The new government of really revolutionary nationalists which will be called into being by the national congress will break the power of the militarists all over China, and the power of the foreign imperialists backing up the militarists. This government will be no mere local government, but a real people’s government. And in no case will it be a government in which militarists cooperate, and which is under the supervision of foreign imperialists.

This is the sole way in which the Chinese can emancipate themselves from the double suppression of militarists and foreign powers.

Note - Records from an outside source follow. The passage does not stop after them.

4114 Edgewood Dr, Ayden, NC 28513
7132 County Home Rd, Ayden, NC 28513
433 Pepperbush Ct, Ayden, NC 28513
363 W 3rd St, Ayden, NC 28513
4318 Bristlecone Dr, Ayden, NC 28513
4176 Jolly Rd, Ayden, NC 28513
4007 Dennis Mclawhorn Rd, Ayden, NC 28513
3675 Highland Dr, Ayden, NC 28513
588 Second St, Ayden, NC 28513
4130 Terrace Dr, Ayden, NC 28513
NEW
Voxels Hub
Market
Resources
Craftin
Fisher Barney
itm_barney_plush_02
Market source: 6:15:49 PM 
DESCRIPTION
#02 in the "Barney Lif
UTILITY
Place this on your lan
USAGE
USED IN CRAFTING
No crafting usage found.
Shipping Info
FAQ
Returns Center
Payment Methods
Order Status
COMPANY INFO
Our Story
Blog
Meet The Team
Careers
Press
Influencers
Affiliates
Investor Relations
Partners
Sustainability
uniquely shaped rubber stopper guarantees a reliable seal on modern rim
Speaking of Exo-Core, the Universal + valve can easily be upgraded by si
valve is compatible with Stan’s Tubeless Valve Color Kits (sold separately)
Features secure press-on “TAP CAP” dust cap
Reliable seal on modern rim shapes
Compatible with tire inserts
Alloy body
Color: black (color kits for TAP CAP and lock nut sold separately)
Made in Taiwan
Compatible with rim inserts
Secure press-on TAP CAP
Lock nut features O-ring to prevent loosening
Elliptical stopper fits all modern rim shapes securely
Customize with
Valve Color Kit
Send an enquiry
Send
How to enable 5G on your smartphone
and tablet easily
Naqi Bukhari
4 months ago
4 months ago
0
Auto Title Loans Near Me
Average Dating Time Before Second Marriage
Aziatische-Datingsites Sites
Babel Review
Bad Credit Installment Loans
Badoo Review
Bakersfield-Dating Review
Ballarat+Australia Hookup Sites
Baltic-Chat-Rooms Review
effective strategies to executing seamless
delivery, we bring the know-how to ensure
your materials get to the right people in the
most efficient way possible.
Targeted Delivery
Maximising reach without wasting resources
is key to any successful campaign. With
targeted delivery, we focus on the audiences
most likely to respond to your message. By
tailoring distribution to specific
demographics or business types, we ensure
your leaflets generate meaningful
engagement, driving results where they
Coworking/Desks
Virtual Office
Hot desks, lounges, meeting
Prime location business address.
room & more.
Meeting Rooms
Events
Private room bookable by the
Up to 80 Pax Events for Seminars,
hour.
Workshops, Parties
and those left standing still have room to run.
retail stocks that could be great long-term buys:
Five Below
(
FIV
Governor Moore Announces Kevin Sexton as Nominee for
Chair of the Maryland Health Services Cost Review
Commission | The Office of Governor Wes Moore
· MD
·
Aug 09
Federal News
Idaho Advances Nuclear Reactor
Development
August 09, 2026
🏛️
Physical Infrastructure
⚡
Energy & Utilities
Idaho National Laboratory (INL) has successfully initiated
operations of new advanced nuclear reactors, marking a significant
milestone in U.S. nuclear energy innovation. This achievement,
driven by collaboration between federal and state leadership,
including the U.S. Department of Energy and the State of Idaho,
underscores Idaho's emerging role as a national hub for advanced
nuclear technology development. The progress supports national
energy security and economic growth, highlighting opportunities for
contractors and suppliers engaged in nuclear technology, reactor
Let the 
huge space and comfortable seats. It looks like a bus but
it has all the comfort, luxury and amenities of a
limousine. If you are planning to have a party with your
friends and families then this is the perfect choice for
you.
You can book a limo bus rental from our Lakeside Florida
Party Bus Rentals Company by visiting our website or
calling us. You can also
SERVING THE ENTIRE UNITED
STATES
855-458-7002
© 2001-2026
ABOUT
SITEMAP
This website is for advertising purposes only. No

International Press Correspondence, widely known as”Inprecorr” was published by the Executive Committee of the Communist International (ECCI) regularly in German and English, occasionally in many other languages, beginning in 1921 and lasting in English until 1938. Inprecorr’s role was to supply translated articles to the English-speaking press of the International from the Comintern’s different sections, as well as news and statements from the ECCI. Many ‘Daily Worker’ and ‘Communist’ articles originated in Inprecorr, and it also published articles by American comrades for use in other countries. It was published at least weekly, and often thrice weekly. The ECCI also published the magazine ‘Communist International’ edited by Zinoviev and Karl Radek from 1919 until 1926 monthly in German, French, Russian, and English. Unlike, Inprecorr, CI contained long-form articles by the leading figures of the International as well as proceedings, statements, and notices of the Comintern. No complete run of Communist International is available in English. Both were largely published outside of Soviet territory, with Communist International printed in London, to facilitate distribution and both were major contributors to the Communist press in the U.S. Communist International and Inprecorr are an invaluable English-language source on the history of the Communist International and its sections.